Iguanas, dogs, snakes, tarantulas, scorpions and even eels filled the North Philadelphia home of 17-year-old Justin Reyes. As Justin’s mother says, he owned and cared for “everything except farm animals.” Their home became a petting zoo attraction for all of Justin’s friends.
Justin’s dream was to become a veterinarian or a zoo keeper. He cared for stray cats, took in a turtle with a crushed shell and adopted a pit bull that was left behind as the runt of the litter. He was just a kid, but even his neighbors would come to Justin for advice about their pets.
“Everyone in the neighborhood knew him, he’d help anyone,” Kathy Lees, Justin’s mother, said. “Animals, people, anyone in need.”
On June 11, 2011, Justin Reyes was killed in North Philadelphia. In the same area where Justin was murdered, he cared for a colony of stray cats.
After his death, a man came up to Kathy and asked her, “Do you know there’s a whole bunch of stray cats, and Justin used to feed all these cats?” Kathy said. “Justin used to ask me for money for cans of food… I found out [after his passing] that it was for buying cans of cat food.”

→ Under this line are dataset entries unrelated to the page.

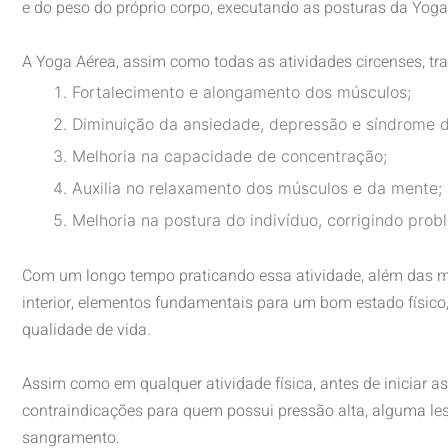
e do peso do próprio corpo, executando as posturas da Yoga 
A Yoga Aérea, assim como todas as atividades circenses, tr
Fortalecimento e alongamento dos músculos;
Diminuição da ansiedade, depressão e síndrome d
Melhoria na capacidade de concentração;
Auxilia no relaxamento dos músculos e da mente;
Melhoria na postura do indivíduo, corrigindo prob
Com um longo tempo praticando essa atividade, além das me
interior, elementos fundamentais para um bom estado físico
qualidade de vida.
Assim como em qualquer atividade física, antes de iniciar 
contraindicações para quem possui pressão alta, alguma lesã
sangramento.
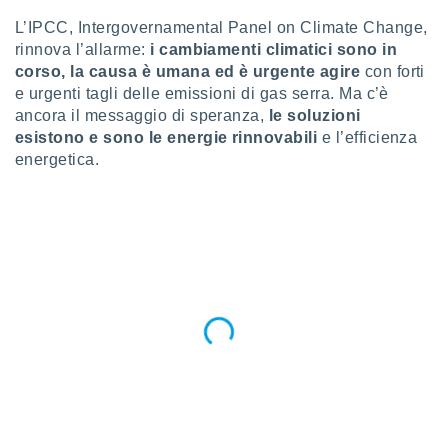
a", è
L’IPCC, Intergovernamental Panel on Climate Change,
al sito
rinnova l’allarme:
i cambiamenti climatici sono in
ettando
corso, la causa è umana ed è urgente agire
con forti
zione di
e urgenti tagli delle emissioni di gas serra. Ma c’è
okie,
ancora il messaggio di speranza,
le soluzioni
dei nostri
esistono e sono le energie rinnovabili
e l’efficienza
che ci
no di
energetica.
 e
e il
amento
 Web,
i
re un
pecifico
arti la
à o
i
zzati
 di esso.
sultare
oni nella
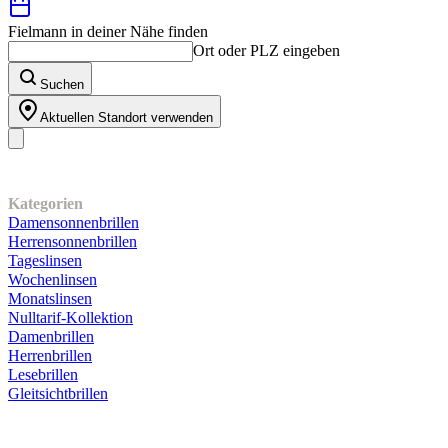
Fielmann in deiner Nähe finden
Ort oder PLZ eingeben
Suchen
Aktuellen Standort verwenden
Unser Sortiment
Kategorien
Damensonnenbrillen
Herrensonnenbrillen
Tageslinsen
Wochenlinsen
Monatslinsen
Nulltarif-Kollektion
Damenbrillen
Herrenbrillen
Lesebrillen
Gleitsichtbrillen
Kundenservice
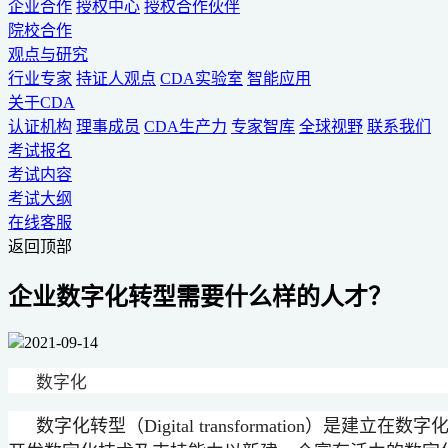
企业合作
授权中心
授权合作伙伴
院校合作
观点与研究
行业专家
持证人观点
CDA实验室
智能应用
关于CDA
认证机构
理事成员
CDA生产力
专家智库
全球视野
联系我们
考试报名
考试内容
考试大纲
在线客服
返回顶部
企业数字化转型需要什么样的人才？
2021-09-14
数字化
数字化转型（Digital transformatio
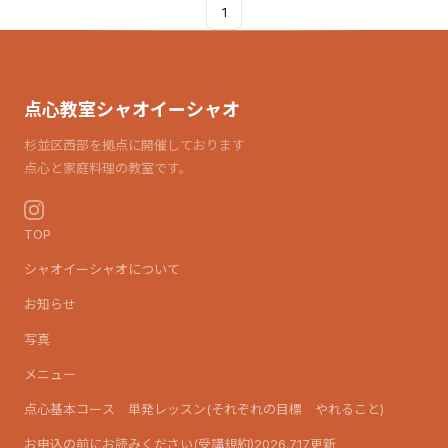
1
点心教室シャオイーシャオ
杉並区西部を拠点に開催しております
点心と家庭料理の教室です。
TOP
シャオイーシャオについて
お知らせ
写真
メニュー
点心基本コース 単発レッスン(それぞれの目標 やれること)
お申込の前にお読みください(受講規約)2026.7.17更新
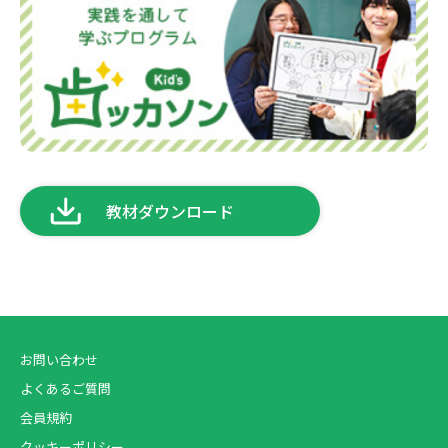
教材ダウンロード
お問い合わせ
よくあるご質問
会員規約
クッキーポリシー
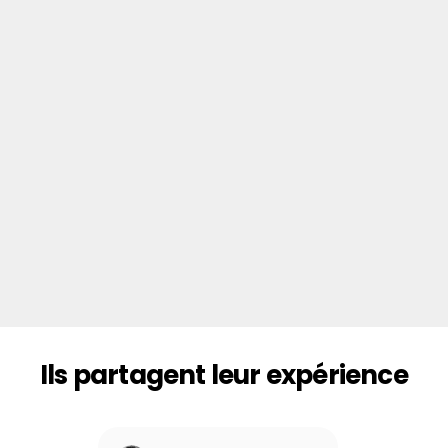
Réservez dès maintenant votre place !
Chargement des JPO...
Ils partagent leur expérience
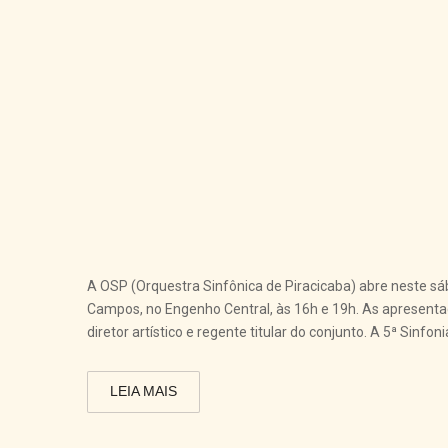
A OSP (Orquestra Sinfônica de Piracicaba) abre neste sá
Campos, no Engenho Central, às 16h e 19h. As apresent
diretor artístico e regente titular do conjunto. A 5ª Sinf
LEIA MAIS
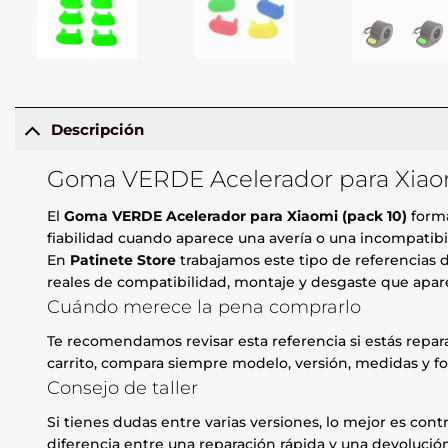
Descripción
Goma VERDE Acelerador para Xiaomi
El
Goma VERDE Acelerador para Xiaomi (pack 10)
forma
fiabilidad cuando aparece una avería o una incompatibi
En
Patinete Store
trabajamos este tipo de referencias d
reales de compatibilidad, montaje y desgaste que apare
Cuándo merece la pena comprarlo
Te recomendamos revisar esta referencia si estás repa
carrito, compara siempre modelo, versión, medidas y fo
Consejo de taller
Si tienes dudas entre varias versiones, lo mejor es contr
diferencia entre una reparación rápida y una devolución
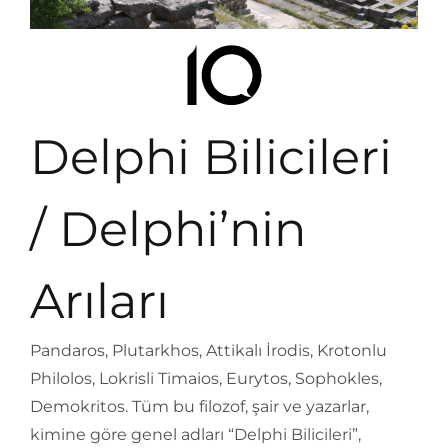
Delphi Bilicileri
/ Delphi’nin
Arıları
Pandaros, Plutarkhos, Attikalı İrodis, Krotonlu
Philolos, Lokrisli Timaios, Eurytos, Sophokles,
Demokritos. Tüm bu filozof, şair ve yazarlar,
kimine göre genel adları “Delphi Bilicileri”,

Just before Justin was killed, he was planning to leave his Philadelphia neighborhood behind and move back to New York, the city his mother had moved away from in 2003 “to give him a better life.” Awaiting him was a job at a pet store he adored in his childhood. It “was Justin’s Toys ‘R’ Us.”
“That was a pet store that since Justin was 4, I had to tell the pet store owner, ‘Do not offer my son any animals,’” Kathy said. “He used to help clean [at the shop] when he was 7, he’d sweep and help clean the tanks.”
In the years since her son’s passing, Kathy has felt comfort in the presence of the dog and cats that Justin loved so much. Cane, the runt-of-the-litter pitbull, and Tiger, a kitten that Justin found and bottle fed when it was just 8 days old, still live with Kathy.
“It was so hard for me to get up out of bed [after Justin’s passing], but I remember those two licking my face and telling me to get out of bed. It’s like I have a piece of connection to him.”
Justin spent so much of his time caring for his animals, but he also loved helping people.
“In New York, there’s this shelter called the Bowery Mission… I’ll never forget it, he must have been 7 years old and it was the first year we went,” Kathy said. “There’s this gentleman, he had a really strong odor. I told Justin to stay away from him, but he was walking towards him. He said, ‘Mommy, we didn’t give him a sandwich.’ I said wow, this little boy is teaching me a lesson, and I cried.”
As he got older, the good deeds continued. Kathy gave Justin money, and instead of keeping it to spend on himself, he gave it to a man in need.
“He gave [the man] his dollar that I gave him. Then when we were waiting for the bus and he found a dollar on the ground. He said, ‘God blessed us back.’”
Kathy learned so much from her son during his short life, and in the years since his passing, has continued to pay it forward.
“My son has taught me so much and I feel like I have to continue to live each day of my life to that standard kind of to keep his memory and legacy going. I don’t take anything for granted.”
Instead of burying Justin here in Philadelphia, she decided his resting place should be in New York, the city they both had longed to return to. Kathy plans to move back to New York to be with her family and closer to Justin’s resting place, but not until his case is solved.
“Justin’s case is going to be solved and he is going to get justice,” Kathy said. “And I’m going to do that until my last breath.”